Los años pasaron y aunque persistía el miedo a imaginarme andando por ahí solo, afuera, en la noche, con el tiempo me fui atreviendo a algunas cosas. Por ejemplo, ya a los siete años me alejaba un poco de la puerta de la cocina y orinaba en el prado mientras mi mamá me esperaba para entrar. A los diez años atravesaba en compañía de una linterna los escasos 150 metros que separaban la casa de las primeras luces del pueblo, aunque pocas veces lo hice después de las ocho de la noche. Pero un día me encomendaron la especial misión de ir después de las siete, sólo (únicamente con la linterna), hasta la finca de mi abuelo, la cual en línea recta y en dirección opuesta a la del pueblo, no quedaría a más de dos cuadras si existiera un puente de esa longitud que uniera las dos lomas sobre las que se asientan las dos casas. Pero en lugar de eso, hay que bajar zigzagueando una montaña, atravesar una quebrada por un pequeño puente, y subir otra montaña por un camino que la marca diagonalmente. En aquel tiempo, para mí el tramo más tenebroso del camino, sin duda, era el de la mitad: se debía abrir una puerta metálica pesada antes de alcanzar el puente (que no es más que un planchón de concreto reforzado), lo cual tomaba su tiempo, pues ésta quedaba arrastrando sobre la tierra del suelo y se tenía que levantar para abrir y cerrar, entorpeciendo la veloz marcha que se llevaba, hasta ese punto libre de obstáculos. El hecho de disminuir bruscamente la velocidad daba lugar a que uno se pusiera a observar los alrededores, mucho más poblados de vegetación, árboles, figuras y sombras que el resto del camino. El ruido del caudal opacaba los demás ruidos, lo cual daba una sensación de vulnerabilidad, y cuando se apuntaba con la linterna hacia cualquier arbusto, este respondía proyectando su fantasmagórica sombra con diez brazos. El trayecto restante se culminaba con una desesperada carrera iniciada con una poderosa aceleración (de esas que deberían poseerse también sin miedo), llagando a alcanzarse contradictoriamente más velocidad subiendo hasta la casa del abuelo, de la que se alcanzaba bajando desde nuestra casa.

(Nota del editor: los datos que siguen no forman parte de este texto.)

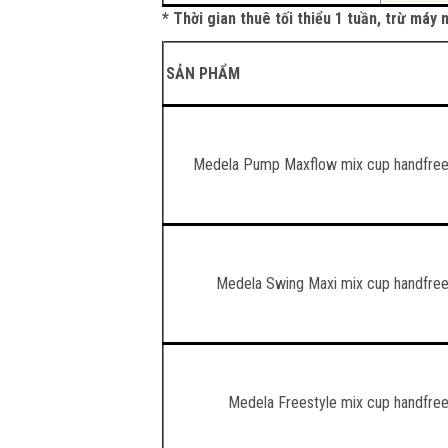
* Thời gian thuê tối thiểu 1 tuần, trừ má
SẢN PHẨM
Medela Pump Maxflow mix cup handfre
Medela Swing Maxi mix cup handfre
Medela Freestyle mix cup handfre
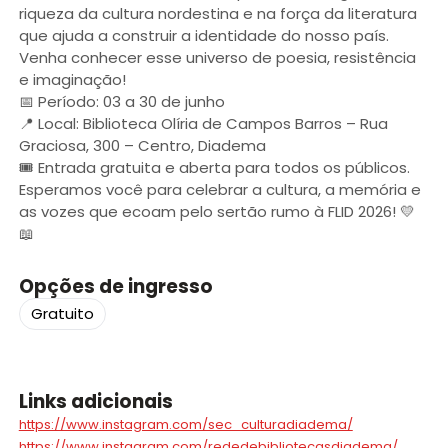
riqueza da cultura nordestina e na força da literatura
que ajuda a construir a identidade do nosso país.
Venha conhecer esse universo de poesia, resistência
e imaginação!
📅 Período: 03 a 30 de junho
📍 Local: Biblioteca Olíria de Campos Barros – Rua
Graciosa, 300 – Centro, Diadema
🎟️ Entrada gratuita e aberta para todos os públicos.
Esperamos você para celebrar a cultura, a memória e
as vozes que ecoam pelo sertão rumo à FLID 2026! 💛
📖
Opções de ingresso
Gratuito
Links adicionais
https://www.instagram.com/sec_culturadiadema/
https://www.instagram.com/rededebibliotecasdiadema/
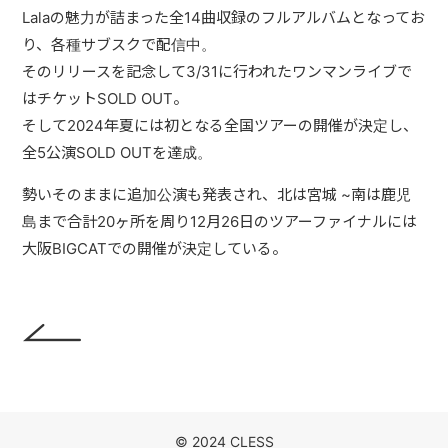
Lalaの魅力が詰まった全14曲収録のフルアルバムとなってお
り、各種サブスクで配信中。
そのリリースを記念して3/31に行われたワンマンライブで
はチケットSOLD OUT。
そして2024年夏には初となる全国ツアーの開催が決定し、
全5公演SOLD OUTを達成。
勢いそのままに追加公演も発表され、北は宮城 ~南は鹿児
島まで合計20ヶ所を周り12月26日のツアーファイナルには
大阪BIGCATでの開催が決定している。
© 2024 CLESS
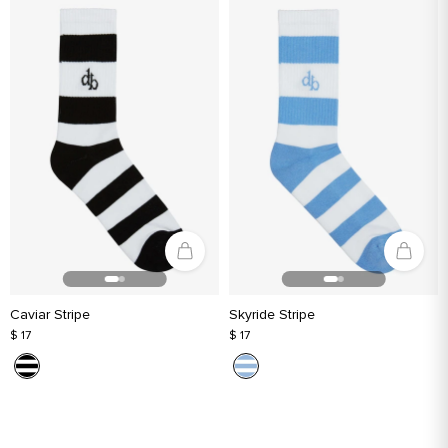
Caviar Stripe
Skyride Stripe
$ 17
$ 17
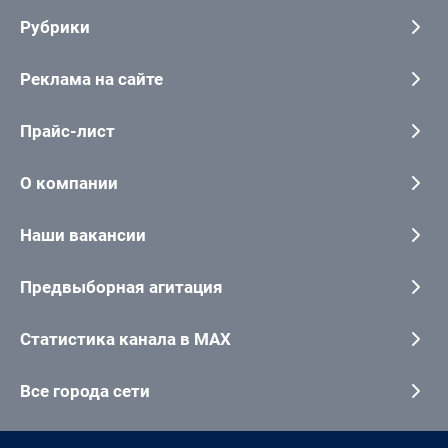
Рубрики
Реклама на сайте
Прайс-лист
О компании
Наши вакансии
Предвыборная агитация
Статистика канала в MAX
Все города сети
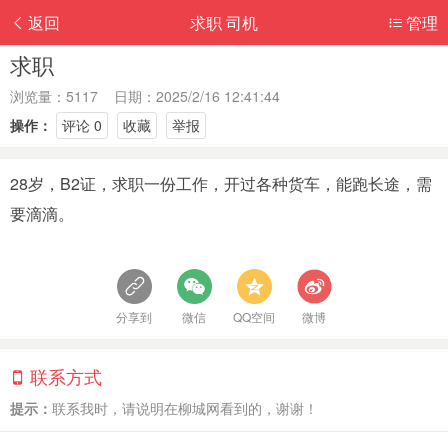
返回
求职 司机
管理
求职
浏览量：5117 日期：2025/2/16 12:41:44
操作：
评论 0
收藏
举报
28岁，B2证，求职一份工作，开过各种货车，能跑长途，需
要滴滴。
分享到
微信
QQ空间
微博
联系方式
提示：
联系我时，请说明在柳城网看到的，谢谢！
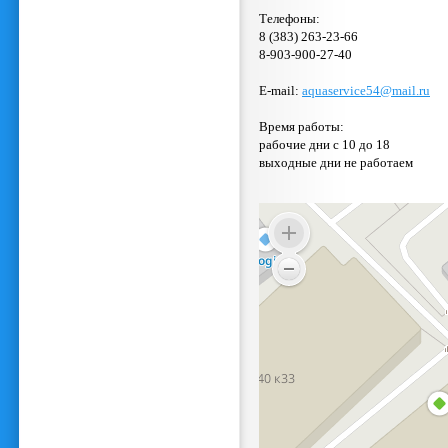
Телефоны:
8 (383) 263-23-66
8-903-900-27-40
E-mail:
aquaservice54@mail.ru
Время работы:
рабочие дни с 10 до 18
выходные дни не работаем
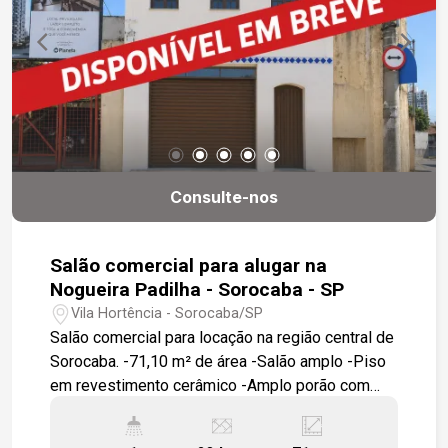
Consulte-nos
Salão comercial para alugar na
Nogueira Padilha - Sorocaba - SP
Vila Hortência - Sorocaba/SP
Salão comercial para locação na região central de
Sorocaba. -71,10 m² de área -Salão amplo -Piso
em revestimento cerâmico -Amplo porão com
acesso por escada caracol Localização: -Fácil
acesso ao Centro de Sorocaba -Fácil acesso à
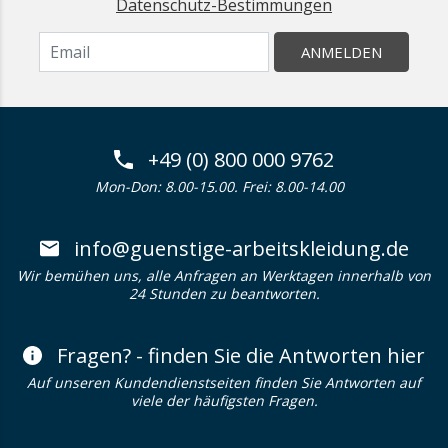
Datenschutz-Bestimmungen
ANMELDEN
+49 (0) 800 000 9762
Mon-Don: 8.00-15.00. Frei: 8.00-14.00
info@guenstige-arbeitskleidung.de
Wir bemühen uns, alle Anfragen an Werktagen innerhalb von
24 Stunden zu beantworten.
Fragen? - finden Sie die Antworten hier
Auf unseren Kundendienstseiten finden Sie Antworten auf
viele der häufigsten Fragen.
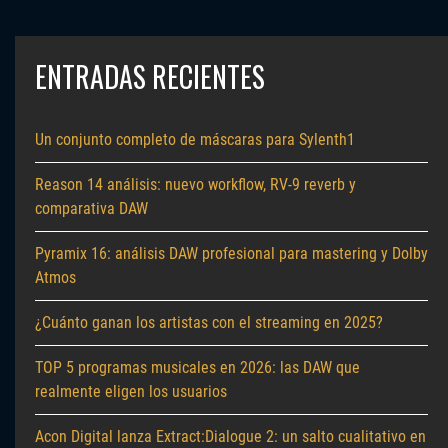
ENTRADAS RECIENTES
Un conjunto completo de máscaras para Sylenth1
Reason 14 análisis: nuevo workflow, RV-9 reverb y
comparativa DAW
Pyramix 16: análisis DAW profesional para mastering y Dolby
Atmos
¿Cuánto ganan los artistas con el streaming en 2025?
TOP 5 programas musicales en 2026: las DAW que
realmente eligen los usuarios
Acon Digital lanza Extract:Dialogue 2: un salto cualitativo en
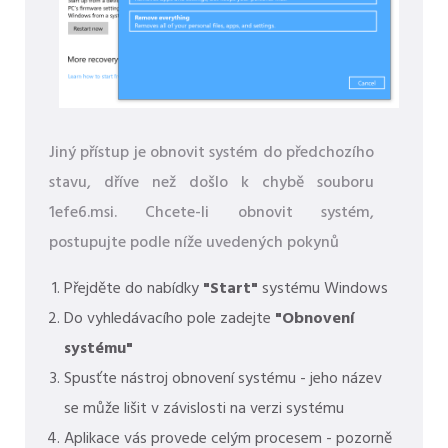
Jiný přístup je obnovit systém do předchozího
stavu, dříve než došlo k chybě souboru
1efe6.msi. Chcete-li obnovit systém,
postupujte podle níže uvedených pokynů
Přejděte do nabídky
"Start"
systému Windows
Do vyhledávacího pole zadejte
"Obnovení
systému"
Spusťte nástroj obnovení systému - jeho název
se může lišit v závislosti na verzi systému
Aplikace vás provede celým procesem - pozorně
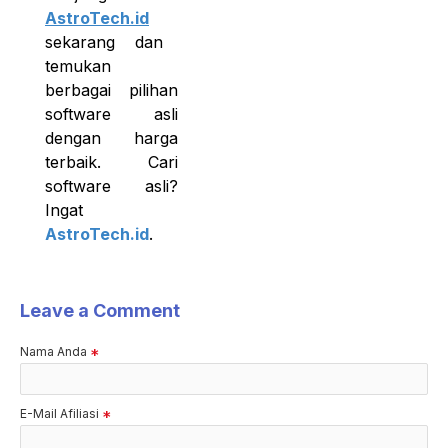
AstroTech.id
sekarang dan
temukan
berbagai pilihan
software asli
dengan harga
terbaik. Cari
software asli?
Ingat
AstroTech.id
.
Leave a Comment
Nama Anda
E-Mail Afiliasi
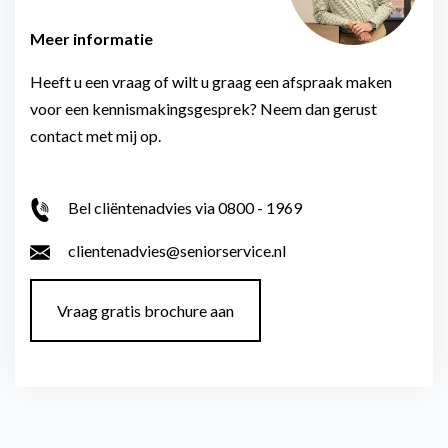
Meer informatie
Heeft u een vraag of wilt u graag een afspraak maken
voor een kennismakingsgesprek? Neem dan gerust
contact met mij op.
Bel cliëntenadvies via 0800 - 1969
clientenadvies@seniorservice.nl
Vraag gratis brochure aan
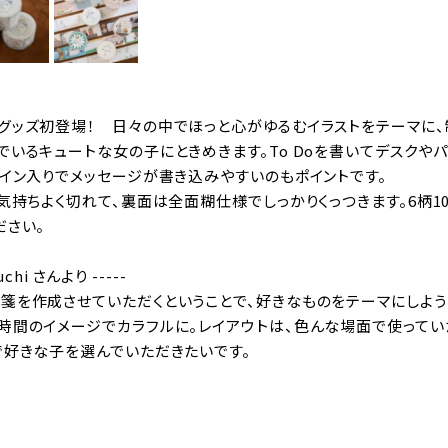
ッズ初登場！ 日々の中でほっと心がゆるむイラストをテーマに、制作を
でいるキュートな女の子にときめきます。To Doを書いてデスクや
ライン入りでメッセージが書き込みやすいのもポイントです。
気持ちよく切れて、裏面は全面糊仕様でしっかりくっつきます。6柄1
ださい。
auchi さんより -----
箋を作成させていただくということで、好きなものをテーマにしよう
時間のイメージでカラフルに。レイアウトは、色んな場面で使ってい
で好きな子を選んでいただきたいです。
）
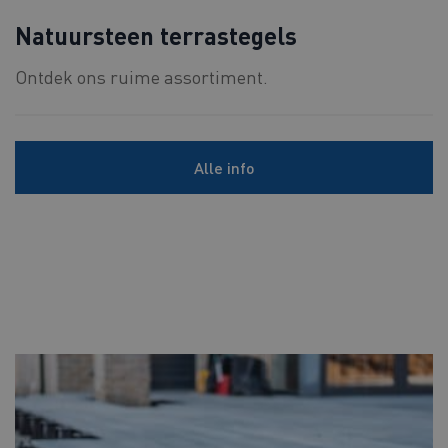
Natuursteen terrastegels
Ontdek ons ruime assortiment.
Alle info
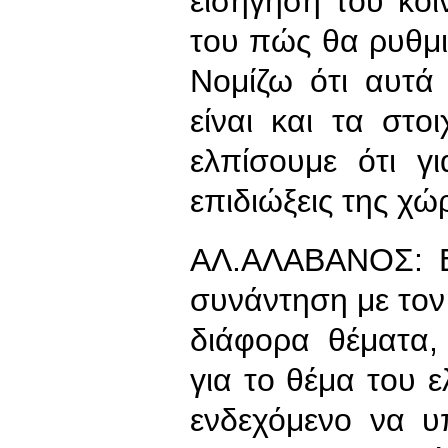
εισήγηση του κοι
του πώς θα ρυθμι
Νομίζω ότι αυτά
είναι και τα στο
ελπίσουμε ότι γ
επιδιώξεις της χ
ΑΛ.ΑΛΑΒΑΝΟΣ
:
συνάντηση με τον
διάφορα θέματα,
για το θέμα του ε
ενδεχόμενο να υ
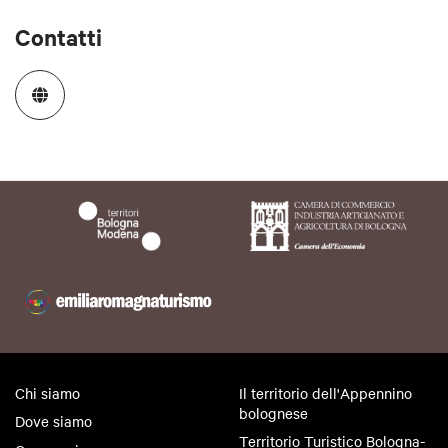
Contatti
Chi siamo
Il territorio dell'Appennino
bolognese
Dove siamo
Territorio Turistico Bologna-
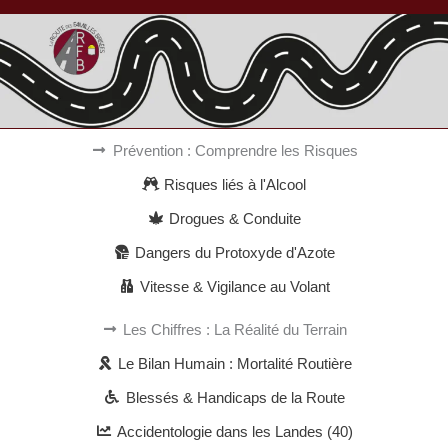
Prévention : Comprendre les Risques
Risques liés à l'Alcool
Drogues & Conduite
Dangers du Protoxyde d'Azote
Vitesse & Vigilance au Volant
Les Chiffres : La Réalité du Terrain
Le Bilan Humain : Mortalité Routière
Blessés & Handicaps de la Route
Accidentologie dans les Landes (40)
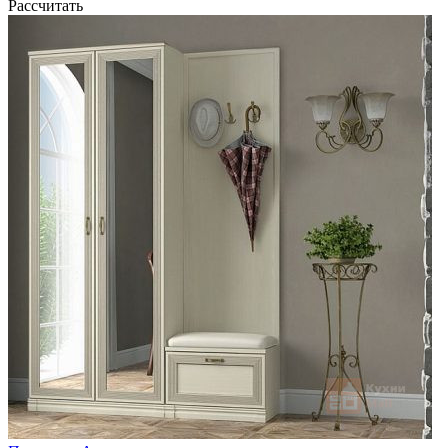
Рассчитать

No recuerdo con certeza el motivo que me llevó a obedecer una orden de esa categoría, pero sí recuerdo que era un motivo que ameritaba mi aventura de recorrer en la noche tanta distancia, algo así como transportar un medicamento urgente para alguien que lo había olvidado, o llevar un revólver al otro lado porque se tenía el presentimiento de necesitarlo. La cuestión es que yo ya era casi un adulto, al menos lo era ya para mis hermanos menores, a los que les llevaba siete años, por lo cual se suponía que el miedo que experimentaba a medida que crecía era cada vez menor. Se suponía; porque ese, mi primer enfrentamiento con la noche rural, fue una pesadilla. Y más aún para la personas que nos consideramos poseedoras de algo de imaginación, porque aquella de la que me sentía orgulloso en algunos momentos, fue la encargada de convertir los árboles en monstruos, los maullidos en llantos del más allá, los aleteos de los murciélagos en huidas de vampiros, las sombras en espíritus errantes, y el murmullo del agua en los rezos de las ánimas benditas. Total, motivado por el orgullo propio de la adolescencia, esa noche mi papá me vio partir como un valiente: con mi linterna en la mano, con una falsa serenidad y sin vacilar un segundo; y mi abuelo me vio llegar como si hubiera visto al “Ánima Coy”: con los ojos desorbitados, jadeante y tembloroso. Cumplí mi misión, cualquiera que fuera, pero esa noche dormí en casa de mi abuelo.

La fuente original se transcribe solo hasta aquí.